(Available data begins)
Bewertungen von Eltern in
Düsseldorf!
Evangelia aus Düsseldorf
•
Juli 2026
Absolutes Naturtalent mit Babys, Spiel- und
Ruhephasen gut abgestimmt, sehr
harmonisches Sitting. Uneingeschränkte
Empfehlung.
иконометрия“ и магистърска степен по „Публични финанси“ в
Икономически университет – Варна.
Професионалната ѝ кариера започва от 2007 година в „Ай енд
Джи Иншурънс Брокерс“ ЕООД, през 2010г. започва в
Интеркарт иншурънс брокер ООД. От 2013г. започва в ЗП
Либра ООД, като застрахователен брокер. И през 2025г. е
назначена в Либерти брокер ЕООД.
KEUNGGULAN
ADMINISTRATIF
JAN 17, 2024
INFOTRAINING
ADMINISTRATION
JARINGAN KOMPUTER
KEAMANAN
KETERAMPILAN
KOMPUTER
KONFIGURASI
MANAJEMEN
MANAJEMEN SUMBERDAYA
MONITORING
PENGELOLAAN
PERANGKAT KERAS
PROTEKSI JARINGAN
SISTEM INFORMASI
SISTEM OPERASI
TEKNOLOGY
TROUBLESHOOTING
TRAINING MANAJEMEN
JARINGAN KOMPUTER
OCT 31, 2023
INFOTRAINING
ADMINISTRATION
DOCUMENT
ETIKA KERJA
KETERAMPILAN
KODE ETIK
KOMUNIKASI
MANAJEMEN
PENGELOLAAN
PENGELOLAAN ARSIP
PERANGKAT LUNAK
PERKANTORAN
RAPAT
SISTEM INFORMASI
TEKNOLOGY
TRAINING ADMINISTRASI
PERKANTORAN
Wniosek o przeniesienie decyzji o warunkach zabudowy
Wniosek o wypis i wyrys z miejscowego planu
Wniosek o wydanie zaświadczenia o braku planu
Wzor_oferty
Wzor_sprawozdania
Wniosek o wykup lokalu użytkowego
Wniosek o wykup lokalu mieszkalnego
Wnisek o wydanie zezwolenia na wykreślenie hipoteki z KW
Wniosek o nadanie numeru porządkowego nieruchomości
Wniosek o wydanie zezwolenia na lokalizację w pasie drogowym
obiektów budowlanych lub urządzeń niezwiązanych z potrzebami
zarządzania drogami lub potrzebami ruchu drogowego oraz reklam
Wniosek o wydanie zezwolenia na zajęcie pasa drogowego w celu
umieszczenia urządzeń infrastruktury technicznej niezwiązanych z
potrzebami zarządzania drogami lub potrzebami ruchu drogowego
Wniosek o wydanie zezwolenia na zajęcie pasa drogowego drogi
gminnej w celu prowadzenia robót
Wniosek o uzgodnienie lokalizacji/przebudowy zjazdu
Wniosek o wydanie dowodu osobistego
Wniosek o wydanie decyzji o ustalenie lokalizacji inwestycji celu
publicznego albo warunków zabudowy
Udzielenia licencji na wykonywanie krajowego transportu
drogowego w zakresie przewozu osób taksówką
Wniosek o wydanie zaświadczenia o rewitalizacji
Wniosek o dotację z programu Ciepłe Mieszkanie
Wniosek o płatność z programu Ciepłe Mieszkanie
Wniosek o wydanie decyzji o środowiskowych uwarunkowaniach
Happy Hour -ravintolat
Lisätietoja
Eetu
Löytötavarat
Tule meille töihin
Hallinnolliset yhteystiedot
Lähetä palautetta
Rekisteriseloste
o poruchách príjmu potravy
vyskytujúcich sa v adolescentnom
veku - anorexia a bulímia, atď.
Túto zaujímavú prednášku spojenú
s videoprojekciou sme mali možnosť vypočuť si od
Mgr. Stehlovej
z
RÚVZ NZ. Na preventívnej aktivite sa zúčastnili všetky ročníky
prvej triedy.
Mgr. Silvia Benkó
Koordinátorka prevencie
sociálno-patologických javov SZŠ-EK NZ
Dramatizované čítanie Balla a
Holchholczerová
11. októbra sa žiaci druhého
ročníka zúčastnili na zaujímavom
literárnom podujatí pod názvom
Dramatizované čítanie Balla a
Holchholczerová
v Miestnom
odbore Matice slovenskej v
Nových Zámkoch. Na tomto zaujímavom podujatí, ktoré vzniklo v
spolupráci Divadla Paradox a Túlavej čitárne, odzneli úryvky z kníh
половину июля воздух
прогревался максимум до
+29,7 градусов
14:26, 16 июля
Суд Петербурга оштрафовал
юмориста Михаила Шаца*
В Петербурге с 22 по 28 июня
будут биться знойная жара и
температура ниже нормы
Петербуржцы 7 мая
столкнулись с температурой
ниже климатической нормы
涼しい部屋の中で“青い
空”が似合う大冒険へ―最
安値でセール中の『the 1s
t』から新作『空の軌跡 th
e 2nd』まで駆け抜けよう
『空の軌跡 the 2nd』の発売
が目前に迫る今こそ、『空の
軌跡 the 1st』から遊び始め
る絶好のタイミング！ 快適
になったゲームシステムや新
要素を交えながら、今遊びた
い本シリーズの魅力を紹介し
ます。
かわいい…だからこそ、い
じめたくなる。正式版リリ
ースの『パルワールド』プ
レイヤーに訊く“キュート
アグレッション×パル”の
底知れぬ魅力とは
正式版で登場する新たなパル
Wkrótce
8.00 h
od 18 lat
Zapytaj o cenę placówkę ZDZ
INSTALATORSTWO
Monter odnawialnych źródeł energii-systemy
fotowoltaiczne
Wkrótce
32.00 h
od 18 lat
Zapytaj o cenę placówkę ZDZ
(Available data ends)
(Available data begins)
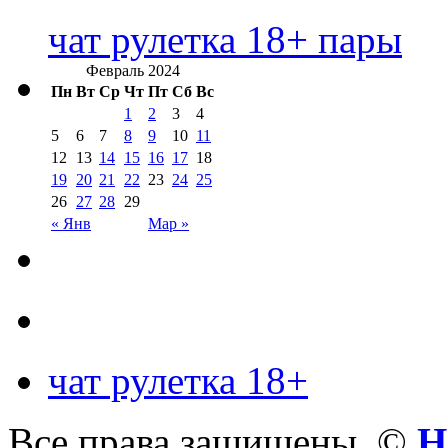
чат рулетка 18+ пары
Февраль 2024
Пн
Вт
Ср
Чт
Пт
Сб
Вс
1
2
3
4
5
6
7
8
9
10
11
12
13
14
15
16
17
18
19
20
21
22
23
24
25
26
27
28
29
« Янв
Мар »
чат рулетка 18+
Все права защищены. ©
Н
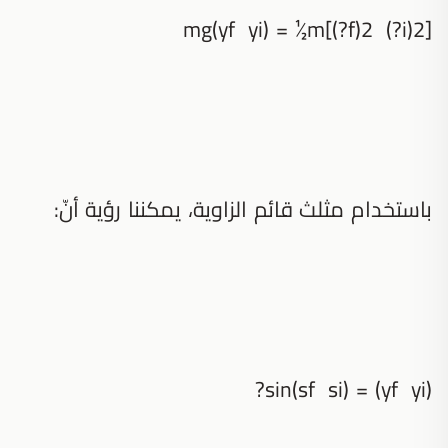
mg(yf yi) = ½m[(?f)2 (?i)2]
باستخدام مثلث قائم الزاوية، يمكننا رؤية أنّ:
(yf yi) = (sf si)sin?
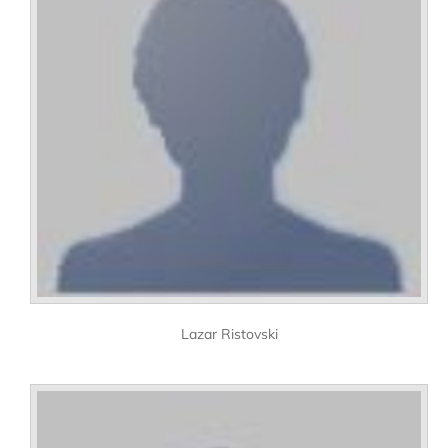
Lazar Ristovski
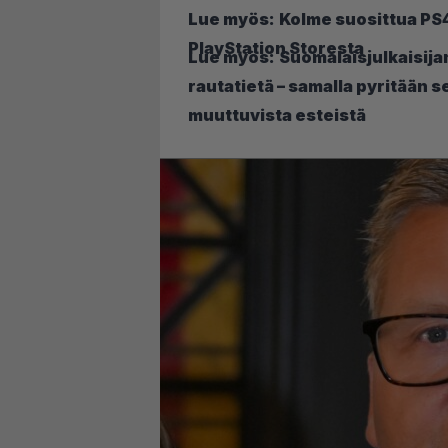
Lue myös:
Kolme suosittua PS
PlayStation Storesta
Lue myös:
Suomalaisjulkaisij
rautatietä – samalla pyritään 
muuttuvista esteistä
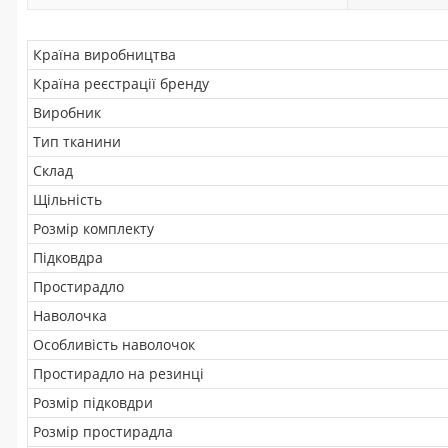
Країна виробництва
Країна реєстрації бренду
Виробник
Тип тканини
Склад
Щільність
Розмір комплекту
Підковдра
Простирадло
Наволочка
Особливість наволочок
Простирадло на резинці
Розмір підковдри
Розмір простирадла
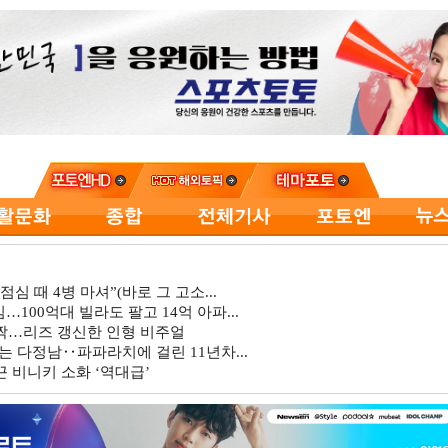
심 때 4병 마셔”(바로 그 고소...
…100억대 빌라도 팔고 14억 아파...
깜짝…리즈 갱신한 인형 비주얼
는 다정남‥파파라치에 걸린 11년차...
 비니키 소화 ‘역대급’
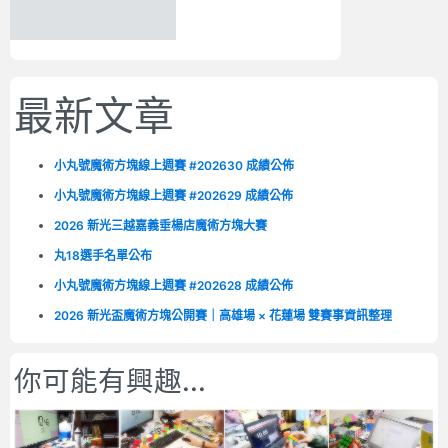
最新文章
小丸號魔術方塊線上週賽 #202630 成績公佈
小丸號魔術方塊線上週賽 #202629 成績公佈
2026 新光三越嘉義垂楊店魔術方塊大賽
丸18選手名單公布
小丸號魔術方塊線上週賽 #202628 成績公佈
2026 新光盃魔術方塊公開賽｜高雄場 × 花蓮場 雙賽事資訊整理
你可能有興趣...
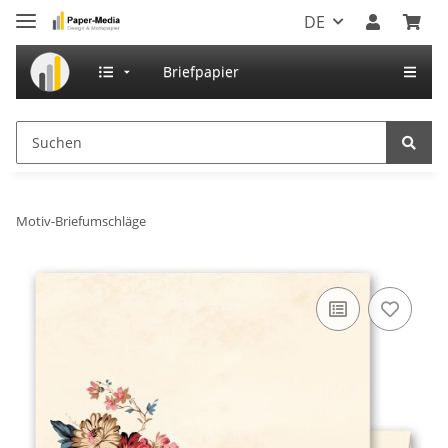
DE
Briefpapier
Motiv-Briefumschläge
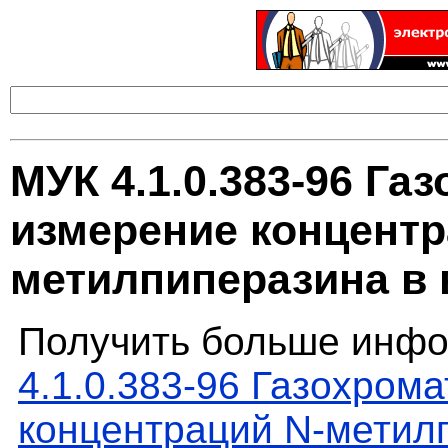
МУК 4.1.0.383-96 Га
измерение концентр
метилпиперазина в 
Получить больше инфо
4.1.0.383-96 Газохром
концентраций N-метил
(Available data ends)
Of the entries above, repeat exactly the lines from the line with "Bewertungen von Eltern in" through the line with "zarządzania drogami lub potrzebami ruchu drogowego oraz", both of them included.

▸ Your solution
Bewertungen von Eltern in
Düsseldorf!
Evangelia aus Düsseldorf
•
Juli 2026
Absolutes Naturtalent mit Babys, Spiel- und
Ruhephasen gut abgestimmt, sehr
harmonisches Sitting. Uneingeschränkte
Empfehlung.
иконометрия“ и магистърска степен по „Публични финанси“ в
Икономически университет – Варна.
Професионалната ѝ кариера започва от 2007 година в „Ай енд
Джи Иншурънс Брокерс“ ЕООД, през 2010г. започва в
Интеркарт иншурънс брокер ООД. От 2013г. започва в ЗП
Либра ООД, като застрахователен брокер. И през 2025г. е
назначена в Либерти брокер ЕООД.
KEUNGGULAN
ADMINISTRATIF
JAN 17, 2024
INFOTRAINING
ADMINISTRATION
JARINGAN KOMPUTER
KEAMANAN
KETERAMPILAN
KOMPUTER
KONFIGURASI
MANAJEMEN
MANAJEMEN SUMBERDAYA
MONITORING
PENGELOLAAN
PERANGKAT KERAS
PROTEKSI JARINGAN
SISTEM INFORMASI
SISTEM OPERASI
TEKNOLOGY
TROUBLESHOOTING
TRAINING MANAJEMEN
JARINGAN KOMPUTER
OCT 31, 2023
INFOTRAINING
ADMINISTRATION
DOCUMENT
ETIKA KERJA
KETERAMPILAN
KODE ETIK
KOMUNIKASI
MANAJEMEN
PENGELOLAAN
PENGELOLAAN ARSIP
PERANGKAT LUNAK
PERKANTORAN
RAPAT
SISTEM INFORMASI
TEKNOLOGY
TRAINING ADMINISTRASI
PERKANTORAN
Wniosek o przeniesienie decyzji o warunkach zabudowy
Wniosek o wypis i wyrys z miejscowego planu
Wniosek o wydanie zaświadczenia o braku planu
Wzor_oferty
Wzor_sprawozdania
Wniosek o wykup lokalu użytkowego
Wniosek o wykup lokalu mieszkalnego
Wnisek o wydanie zezwolenia na wykreślenie hipoteki z KW
Wniosek o nadanie numeru porządkowego nieruchomości
Wniosek o wydanie zezwolenia na lokalizację w pasie drogowym
obiektów budowlanych lub urządzeń niezwiązanych z potrzebami
zarządzania drogami lub potrzebami ruchu drogowego oraz reklam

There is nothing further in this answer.